**What you should do**.
Using the records below, quote only the span that opens with the line containing "Image attached. Target: stomach." and closes with the line containing "Wrap output in", exactly and inclusively.

Records contained in a dataset:

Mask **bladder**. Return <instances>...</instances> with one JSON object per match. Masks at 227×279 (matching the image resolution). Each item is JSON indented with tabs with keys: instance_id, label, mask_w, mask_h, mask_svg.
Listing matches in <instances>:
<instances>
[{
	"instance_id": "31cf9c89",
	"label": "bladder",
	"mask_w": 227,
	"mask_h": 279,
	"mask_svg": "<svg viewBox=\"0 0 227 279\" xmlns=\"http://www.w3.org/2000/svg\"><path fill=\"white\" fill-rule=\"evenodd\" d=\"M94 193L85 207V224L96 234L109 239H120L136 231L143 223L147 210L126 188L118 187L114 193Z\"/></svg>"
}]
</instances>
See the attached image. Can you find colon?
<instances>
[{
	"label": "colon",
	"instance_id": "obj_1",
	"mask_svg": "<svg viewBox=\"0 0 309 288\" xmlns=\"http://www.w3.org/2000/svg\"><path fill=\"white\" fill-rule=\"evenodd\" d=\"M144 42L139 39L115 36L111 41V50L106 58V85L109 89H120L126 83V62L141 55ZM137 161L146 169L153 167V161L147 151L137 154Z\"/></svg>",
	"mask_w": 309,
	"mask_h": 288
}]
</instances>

---

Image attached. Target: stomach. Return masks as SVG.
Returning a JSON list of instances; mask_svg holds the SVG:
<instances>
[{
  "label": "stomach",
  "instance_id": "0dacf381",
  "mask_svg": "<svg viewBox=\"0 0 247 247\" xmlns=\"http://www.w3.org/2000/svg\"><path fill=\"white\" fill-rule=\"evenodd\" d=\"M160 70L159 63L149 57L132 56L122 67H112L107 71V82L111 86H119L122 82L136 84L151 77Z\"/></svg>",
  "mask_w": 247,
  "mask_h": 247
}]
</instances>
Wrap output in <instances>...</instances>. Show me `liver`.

**Exercise result**.
Image attached. Target: stomach. Return masks as SVG.
Returning a JSON list of instances; mask_svg holds the SVG:
<instances>
[{
  "label": "stomach",
  "instance_id": "0dacf381",
  "mask_svg": "<svg viewBox=\"0 0 247 247\" xmlns=\"http://www.w3.org/2000/svg\"><path fill=\"white\" fill-rule=\"evenodd\" d=\"M160 70L159 63L149 57L132 56L122 67H112L107 71V82L111 86H119L122 82L136 84L151 77Z\"/></svg>",
  "mask_w": 247,
  "mask_h": 247
}]
</instances>
Wrap output in <instances>...</instances>. Show me `liver`.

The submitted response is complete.